13.1 Experiment or Observation?

Observational studies, sometimes called correlational studies, involve measurement of study units on exposure and outcome variables and, typically, a set of variables that potenitally may confound the exposure-outcome relationship.

Note that observational versus experimental is not a crisp distinction, there is a grey zone (as always).

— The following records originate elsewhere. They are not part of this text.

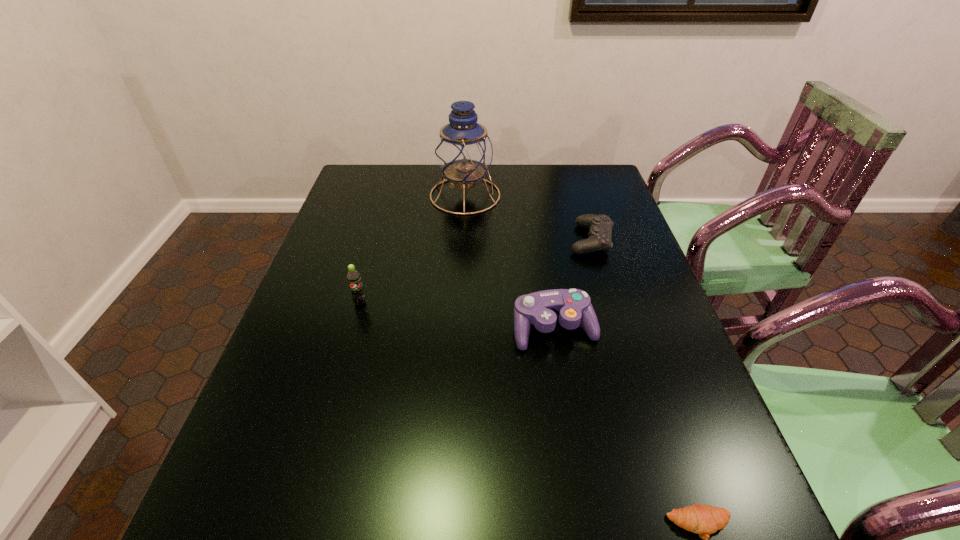 At what (x,y) coordinates should I click in order to perform the action: click on lantern. Please return your answer as a coordinate pair (x, y). Image resolution: width=960 pixels, height=540 pixels. Looking at the image, I should click on (x=464, y=152).

Where is `the tallest object`? Image resolution: width=960 pixels, height=540 pixels. the tallest object is located at coordinates (464, 152).

The width and height of the screenshot is (960, 540). In order to click on the fourth shortest object in this screenshot , I will do `click(353, 277)`.

Locate an element on the screen. The image size is (960, 540). the leftmost object is located at coordinates (353, 277).

You are a GUI agent. You are given a task and a screenshot of the screen. Output one action in this format:
    pyautogui.click(x=<x>, y=<y>)
    Task: Click on the nearer control
    The image size is (960, 540).
    Given the screenshot: What is the action you would take?
    pyautogui.click(x=572, y=306)

At what (x,y) coordinates should I click in order to perform the action: click on the third shortest object. Please return your answer as a coordinate pair (x, y). This screenshot has height=540, width=960. Looking at the image, I should click on (572, 306).

Locate an element on the screen. the second shortest object is located at coordinates (600, 234).

Locate an element on the screen. the shorter control is located at coordinates (600, 234).

Identify the location of free space located 0.380m on the front-facing side of the second object from left to right. Image resolution: width=960 pixels, height=540 pixels. (612, 195).

This screenshot has width=960, height=540. Identify the location of free point located 0.320m on the front label of the soda. (325, 425). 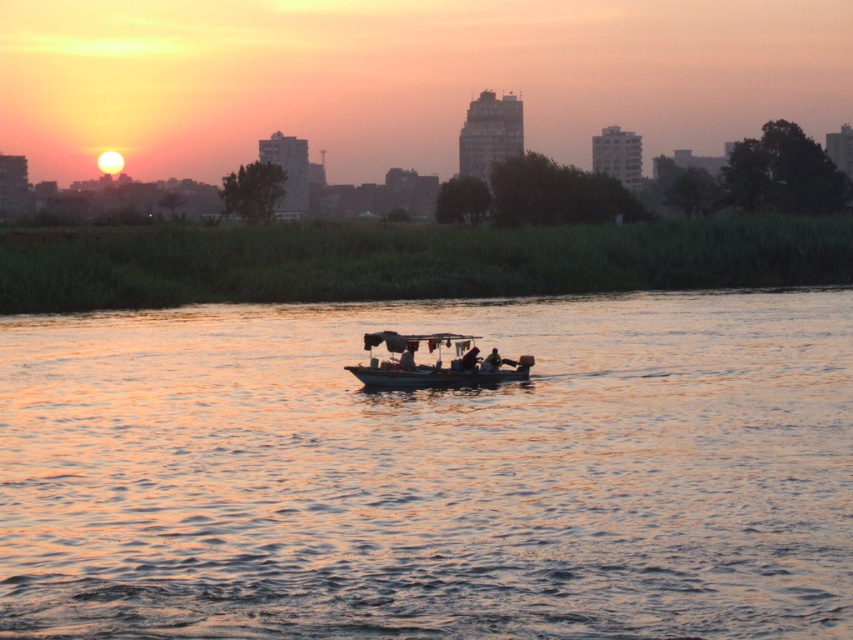 Question: Does smooth water at center have a lesser width compared to metallic gray boat at center?

Choices:
 (A) no
 (B) yes

Answer: (A)

Question: Is smooth water at center smaller than metallic gray boat at center?

Choices:
 (A) yes
 (B) no

Answer: (B)

Question: Considering the relative positions of smooth water at center and metallic gray boat at center in the image provided, where is smooth water at center located with respect to metallic gray boat at center?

  • Manipulation in experiments, not in observational studies.
    • But how about natural experiments? For example, Snow (1855) “On the Mode of Communication of Cholera …” (discussed below)
  • Randomization in experiments, not in observational studies.
    • But how about non-randomized experiments (a.k.a quasi-experiments)
    • And how about within-subject experiments without random assignment?
  • Selection mechanism known (ignorable) in experiments not in observational studies.
    • This criterion would classify within-subject experiments as experiments, and non-randomized between-subject experiments as observational studies.


The key challenge for observational studies is that it is hard to separate effects of exposure (“treatment effects”) from systematic errors (bias) induced by uncontrolled variables as selection mechanisms are partly or fully unknown.

Rohrer (2018) Conclusion: Making Causal Inferences on the Basis of Correlational Data is Very Hard

Causal inference solely from observations require additional assumptions about sources of bias. Key assumptions may concisely be summarized in a Directed acyclical graph (DAG). Note: That the same data may be consistent with several DAGs that may be mutually inconsistent. Causal estimates only unbiased if your assumptions are correct (and it is very hard to know if they are).


13.2 Types of observational studies

  • Natural experiments
  • Longitudinal studies
    • Cohort studies (often prospective, starting at exposure waiting for outcome)
    • Case-control studies (often retrospective, starting at outcome looking back for exposure)
  • Cross-sectional studies


Natural experiments

Cholera outbreak in London 1854, transmitted by air or water?


Snow (1855):

“… Each company supplies both rich and poor, both large houses and small; there is no difference in the condition or occupation of the persons receiving the water of the different companies… As there is no difference whatever either in the houses or the people receiving the supply of the two Water Companies, or in any of the physical conditions with which they are surrounded, it is obvious that no experiment could have been devised which would more thoroughly test the effect of water supply on the progress of Cholera than this, which circumstances placed ready made before the observer…”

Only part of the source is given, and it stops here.